WORK ITEM: Set the pictures aside and set down only the lines from the line holding "soluciones personalizadas que facilitan la" through the end of the entries below, ends included.

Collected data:
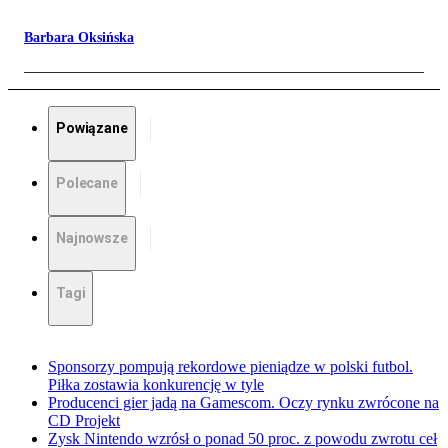
Barbara Oksińska
Powiązane
Polecane
Najnowsze
Tagi
Sponsorzy pompują rekordowe pieniądze w polski futbol.
Piłka zostawia konkurencję w tyle
Producenci gier jadą na Gamescom. Oczy rynku zwrócone na
CD Projekt
Zysk Nintendo wzrósł o ponad 50 proc. z powodu zwrotu ceł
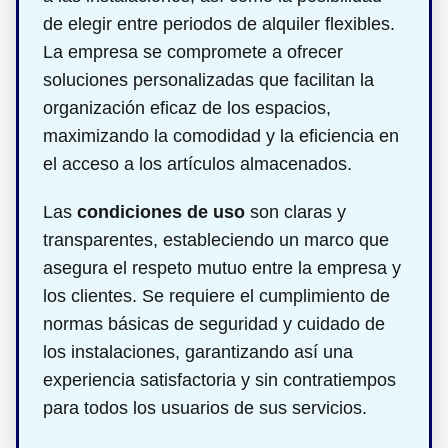
de elegir entre periodos de alquiler flexibles.
La empresa se compromete a ofrecer
soluciones personalizadas que facilitan la
organización eficaz de los espacios,
maximizando la comodidad y la eficiencia en
el acceso a los artículos almacenados.
Las
condiciones de uso
son claras y
transparentes, estableciendo un marco que
asegura el respeto mutuo entre la empresa y
los clientes. Se requiere el cumplimiento de
normas básicas de seguridad y cuidado de
los instalaciones, garantizando así una
experiencia satisfactoria y sin contratiempos
para todos los usuarios de sus servicios.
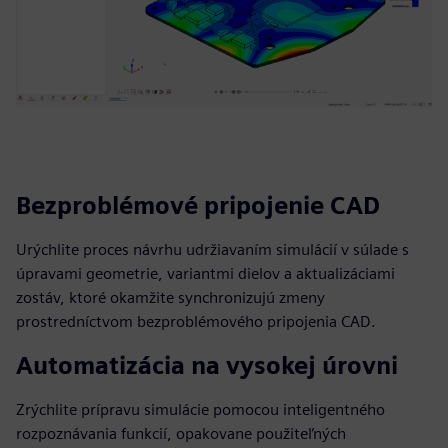
Bezproblémové pripojenie CAD
Urýchlite proces návrhu udržiavaním simulácií v súlade s
úpravami geometrie, variantmi dielov a aktualizáciami
zostáv, ktoré okamžite synchronizujú zmeny
prostredníctvom bezproblémového pripojenia CAD.
Automatizácia na vysokej úrovni
Zrýchlite prípravu simulácie pomocou inteligentného
rozpoznávania funkcií, opakovane použiteľných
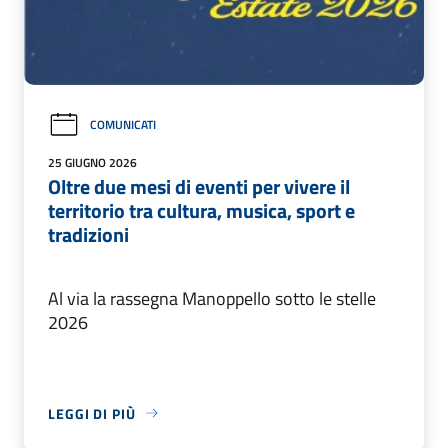
COMUNICATI
25 GIUGNO 2026
Oltre due mesi di eventi per vivere il
territorio tra cultura, musica, sport e
tradizioni
Al via la rassegna Manoppello sotto le stelle
2026
LEGGI DI PIÙ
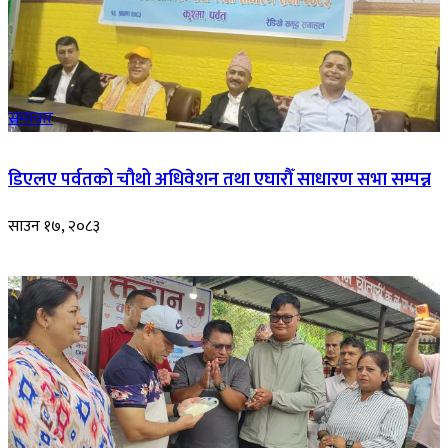
समाचार
डिएलए पर्वतको चौथो अधिवेशन तथा एघारौँ साधारण सभा सम्पन्न
साउन १७, २०८३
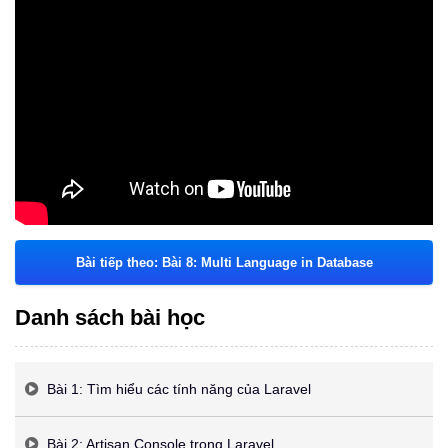
Bài tiếp theo: Bài 8: Multi Language in Database
Danh sách bài học
Bài 1: Tìm hiểu các tính năng của Laravel
Bài 2: Artisan Console trong Laravel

TASK SOLUTION:
soluciones personalizadas que facilitan la
organización eficaz de los espacios,
maximizando la comodidad y la eficiencia en
el acceso a los artículos almacenados.
Las
condiciones de uso
son claras y
transparentes, estableciendo un marco que
asegura el respeto mutuo entre la empresa y
los clientes. Se requiere el cumplimiento de
normas básicas de seguridad y cuidado de
los instalaciones, garantizando así una
experiencia satisfactoria y sin contratiempos
para todos los usuarios de sus servicios.
Bezproblémové pripojenie CAD
Urýchlite proces návrhu udržiavaním simulácií v súlade s
úpravami geometrie, variantmi dielov a aktualizáciami
zostáv, ktoré okamžite synchronizujú zmeny
prostredníctvom bezproblémového pripojenia CAD.
Automatizácia na vysokej úrovni
Zrýchlite prípravu simulácie pomocou inteligentného
rozpoznávania funkcií, opakovane použiteľných
COMUNICATI
25 GIUGNO 2026
Oltre due mesi di eventi per vivere il
territorio tra cultura, musica, sport e
tradizioni
Al via la rassegna Manoppello sotto le stelle
2026
LEGGI DI PIÙ
समाचार
डिएलए पर्वतको चौथो अधिवेशन तथा एघारौँ साधारण सभा सम्पन्न
साउन १७, २०८३
Bài tiếp theo: Bài 8: Multi Language in Database
Danh sách bài học
Bài 1: Tìm hiểu các tính năng của Laravel
Bài 2: Artisan Console trong Laravel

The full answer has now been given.